Sejak kecil, nama Dieng sudah sering kudengar. Tentang Telaga Warna, tentang kawah yang sering menyemburkan gas beracun, tentang candi-candi yang banyak berdiri di sana, dan kebun-kebun kentang dan pepaya yang tumbuh di lereng-lerengnya. Oleh-oleh berupa keripik jamurnya pun sudah pernah kunikmati. Rupanya pesona Dieng membius banyak wisatawan untuk datang menikmati keindahannya.
Perjalanan dari kota tinggalku menuju Dieng kulalui melalui jalur selatan sekitar jam 4 sore. Kondisi jalan yang berliku-liku tentu saja membuat kepala sedikit pusing dan perut serasa terkocok. Apalagi sempat tersendat di beberapa ruas langganan macet, perjalanan pun menjadi lebih panjang. Alhasil baru sekitar jam 8 pagi, rombongan kami baru tiba di kawasan Dieng.
[caption id="attachment_321770" align="aligncenter" width="553" caption="Pemandangan dari menara pandang Dieng (Dok. Yani)"][/caption]
Memasuki kawasan Dieng, kita akan disuguhi pemandangan cantik pegunungan/gunung yang membentang di daerah Jawa Tengah. Aku tidak tahu persis nama-namanya, tebakanku mungkin Sindoro dan Sumbing yang kutahu memang letaknya di sekitar Dieng. Di menara pandang Dieng, kita akan leluasa memandang ke bawah dari ketinggian 1789 m dpl. Dari situ akan tampak lembah-lembah membentang luas yang puncaknya dipayungi awan. Pantaslah kalau Dieng dijuluki negeri khayangan. Sayangnya di atas bukit-bukitnya sudah tidak lagi ditumbuhi pepohonan tinggi karena sebagian besar sudah banyak diubah menjadi lahan pertanian seperti lahan kentang, kobis, wortel. Tak sedikit pula rumah-rumah yang berdiri di sana. Tentu hal ini memicu longsor di daerah lerengnya jika sedang musim penghujan ataupun gempa.

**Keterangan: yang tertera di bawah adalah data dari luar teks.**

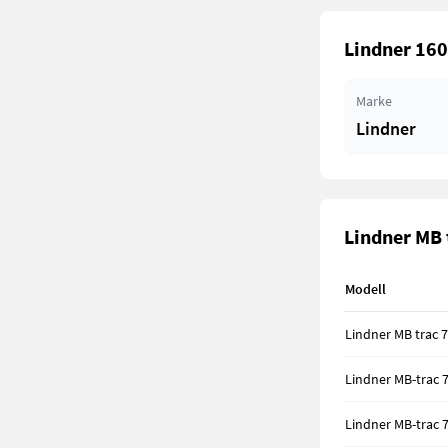
Lindner 160
Marke
Lindner
Lindner MB 
Modell
Lindner MB trac 
Lindner MB-trac 
Lindner MB-trac 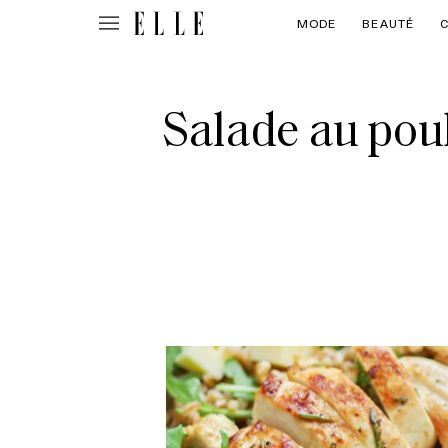
MODE
BEAUTÉ
Salade au poul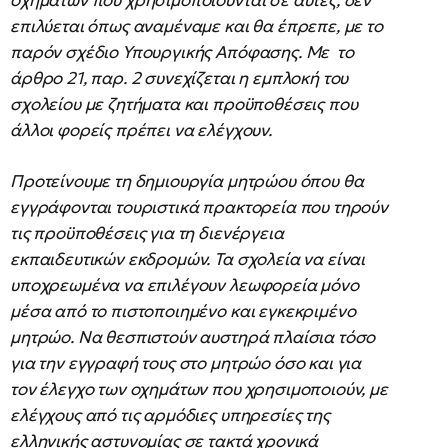
οχημάτων που χρησιμοποιούνται σε αυτές, δεν
επιλύεται όπως αναμέναμε και θα έπρεπε, με το
παρόν σχέδιο Υπουργικής Απόφασης. Με το
άρθρο 21, παρ. 2 συνεχίζεται η εμπλοκή του
σχολείου με ζητήματα και προϋποθέσεις που
άλλοι φορείς πρέπει να ελέγχουν.
Προτείνουμε τη δημιουργία μητρώου όπου θα
εγγράφονται τουριστικά πρακτορεία που τηρούν
τις προϋποθέσεις για τη διενέργεια
εκπαιδευτικών εκδρομών. Τα σχολεία να είναι
υποχρεωμένα να επιλέγουν λεωφορεία μόνο
μέσα από το πιστοποιημένο και εγκεκριμένο
μητρώο. Να θεσπιστούν αυστηρά πλαίσια τόσο
για την εγγραφή τους στο μητρώο όσο και για
τον έλεγχο των οχημάτων που χρησιμοποιούν, με
ελέγχους από τις αρμόδιες υπηρεσίες της
ελληνικής αστυνομίας σε τακτά χρονικά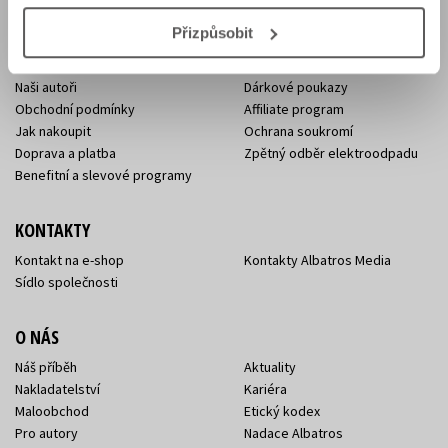
E-SHOP
Přizpůsobit
Aktuality
Knižní novinky
Naši autoři
Dárkové poukazy
Obchodní podmínky
Affiliate program
Jak nakoupit
Ochrana soukromí
Doprava a platba
Zpětný odběr elektroodpadu
Benefitní a slevové programy
KONTAKTY
Kontakt na e-shop
Kontakty Albatros Media
Sídlo společnosti
O NÁS
Náš příběh
Aktuality
Nakladatelství
Kariéra
Maloobchod
Etický kodex
Pro autory
Nadace Albatros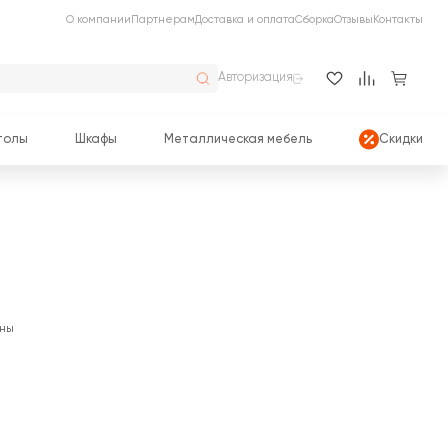
О компании
Партнерам
Доставка и оплата
Сборка
Отзывы
Контакты
Авторизация
толы
Шкафы
Металлическая мебель
Скидки
ны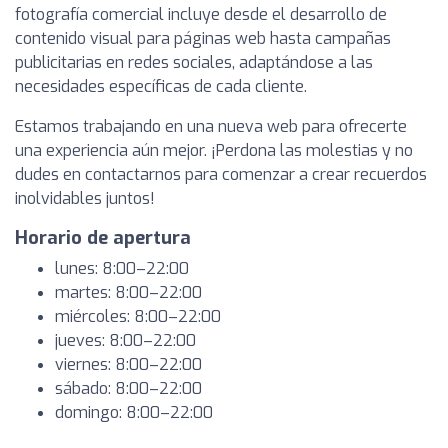
fotografía comercial incluye desde el desarrollo de
contenido visual para páginas web hasta campañas
publicitarias en redes sociales, adaptándose a las
necesidades específicas de cada cliente.
Estamos trabajando en una nueva web para ofrecerte
una experiencia aún mejor. ¡Perdona las molestias y no
dudes en contactarnos para comenzar a crear recuerdos
inolvidables juntos!
Horario de apertura
lunes: 8:00–22:00
martes: 8:00–22:00
miércoles: 8:00–22:00
jueves: 8:00–22:00
viernes: 8:00–22:00
sábado: 8:00–22:00
domingo: 8:00–22:00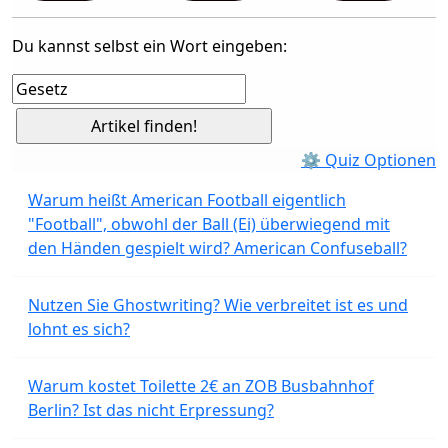
Du kannst selbst ein Wort eingeben:
⚙ Quiz Optionen
Warum heißt American Football eigentlich
"Football", obwohl der Ball (Ei) überwiegend mit
den Händen gespielt wird? American Confuseball?
Nutzen Sie Ghostwriting? Wie verbreitet ist es und
lohnt es sich?
Warum kostet Toilette 2€ an ZOB Busbahnhof
Berlin? Ist das nicht Erpressung?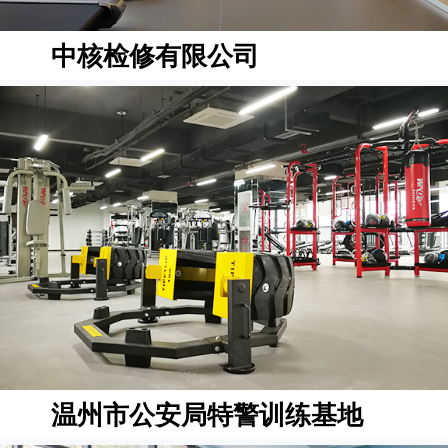
中核检修有限公司
温州市公安局特警训练基地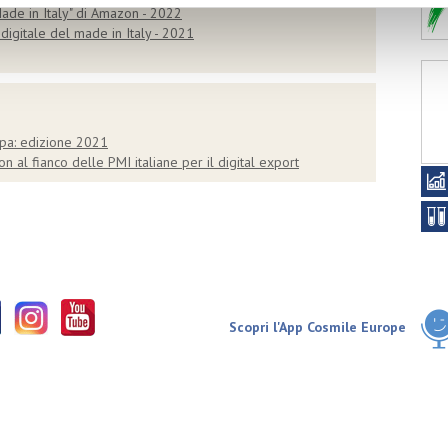
Made in Italy" di Amazon - 2022
gitale del made in Italy - 2021
opa: edizione 2021
 al fianco delle PMI italiane per il digital export
Scopri l'App Cosmile Europe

Bus melaju pelan melewati jalan berliku perbukitan yang dihiasi kebun-kebun kentang. Tujuan kami kali ini adalah telaga warna Dieng. Tetapi kami tidak langsung berhenti di pintu masuk telaga warna. Ada baiknya kita mengenal seluk-beluk tentang Dieng terlebih dahulu di Dieng Plateau Theater. Di sana kita akan disuguhi film singkat berdurasi sekitar 20 menit yang menceritakan tentang Dieng. Ternyata di daerah Dieng memang banyak terdapat danau vulkanik, salah satunya adalah telaga warna. Selain itu, Dieng yang masuk ke dalam 5 wilayah Kabupaten memang dikelilingi oleh puncak-puncak gunung dengan banyak kawah di sekitarnya
Untuk memandang telaga warna, kita harus trekking sebentar ke atas batu pandang yang letaknya tidak jauh dari Dieng Plateau Theater. Sesampainya di atas, pemandangan lepas Telaga Warna dan Telaga Pengilon dapat kita saksikan. Kedua telaga ini hanya dibatasi oleh tanah sempit yang ditumbuhi rerumputan. Kalau cuaca cerah, mungkin telaga warna akan terlihat warna-warni hijau, biru, ungu. Sedangkan Telaga Pengilon di sampingnya tidak berwarna. Aku jadi teringat foto Danau Kelimutu. Ya mungkin miniaturnya ya hehe, tapi sayangnya telaga yang satunya keruh. Di atas batu pandang, sama sekali tidak kelihatan adanya pengunjung di sekitar telaga.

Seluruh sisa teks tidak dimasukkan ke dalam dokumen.